Fuel injection valve for internal combustion engines

Abstract

A fuel injection valve for internal combustion engines, having a valve member that is axially displaceable in a valve body and that with a sealing face cooperates, to control an injection opening, with a valve seat face on the valve body. An end of the valve member remote from the combustion chamber is urged in the closing direction by a valve spring disposed in a spring chamber. The valve member has a pressure shoulder acting in the opening direction, which protrudes into a pressure chamber that is filled with high fuel pressure. Via a throttle gap, the spring chamber communicates with the pressure chamber and is sealed off from a fuel return system, so that during the opening stroke motion of the valve member the spring chamber acts as a hydraulic damper.

Description

PRIOR ART

The invention is based on a fuel injection valve for internal combustion engines. In one such fuel injection valve, known from German patent disclosure DE 44 40 182 A1, a piston-like valve member is axially displaceably guided in a guide bore of a valve body.
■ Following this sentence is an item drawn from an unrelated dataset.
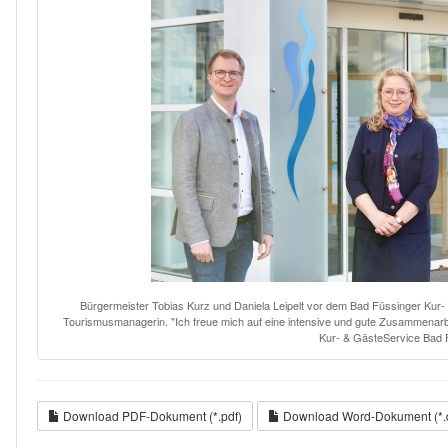
Bürgermeister Tobias Kurz und Daniela Leipelt vor dem Bad Füssinger Kur- 
Tourismusmanagerin. "Ich freue mich auf eine intensive und gute Zusammenarb
Kur- & GästeService Bad 
Download PDF-Dokument (*.pdf)
Download Word-Dokument (*.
The valve body has a sealing face on its end toward the combustion chamber, and with this face the valve body cooperates with a valve seat face disposed on the valve body, in order to control an injection opening. With its end remote from the combustion chamber, the valve member protrudes into a spring chamber, in which at least one valve spring is disposed that urges the valve member in the closing direction toward the valve seat face. The valve member also has a pressure shoulder, which protrudes into a pressure chamber that can be filled with high fuel pressure, and this shoulder is embodied such that the high fuel pressure engaging the pressure shoulder urges the valve member in the opening direction, counter to the restoring force of the valve springs.

To generate a two-stage opening stroke course in the known fuel injection valve, this valve has two axially in-line valve springs, which during the opening stroke course of the valve member become operative in succession, thus creating a staged opening of the opening cross section at the injection valve. A damping chamber defined by the valve member is also provided in the known injection valve; it can be closed during the opening stroke motion of the valve member in such a way that the pressure built up in the dumping chamber counteracts the opening stroke motion of the valve member during the remaining stroke thereof, so that a two-stage shaping of the injection course can be performed even at high rpm and at full load.
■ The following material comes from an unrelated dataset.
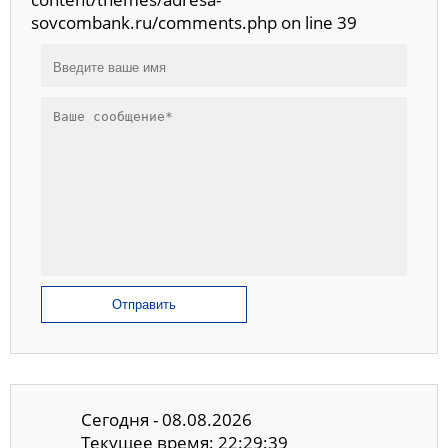
sovcombank.ru/comments.php on line 39
Отправить
Сегодня - 08.08.2026
Текущее время: 22:29:39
The known fuel injection valve has the disadvantage, however, that because it requires two valve springs and the additional damping chamber, it is very large in size and takes up a large amount of installation space, which is often unavailable in modern internal combustion engines. Moreover, manufacturing the known fuel injection valve is relatively complicated and thus expensive.

ADVANTAGES OF THE INVENTION

The fuel injection valve for internal combustion engines according to the invention, has the advantage over the prior art that the spring chamber itself is utilized as a hydraulic damper. This becomes possible in a structurally simple way as a result of not draining the leaking oil quantity out of the spring chamber; as a result, the fuel-filled pressure chamber acts as a hydraulic work chamber, which brings an additional closing force to bear on the valve member. The hydraulic closing force of the damping chamber has a variable effect depending on the engine operating state, that is, the rpm, load and temperature. The degree of damping or the closing force can be adjusted by way of the play between the valve member and the guide bore wall guiding the valve member, and by way of the size of the damping volume of the spring chamber. Along with shaping the opening course, the closing stroke motion of the valve member can also be varied; the closing pressure in the spring chamber, which rises as the load and rpm rise, also brings about faster closure of the valve member at the end of injection. This kind of fast closure of the valve member prevents combustion gases from being blown back into the injection valve and thus prevents damage to the sealing seat.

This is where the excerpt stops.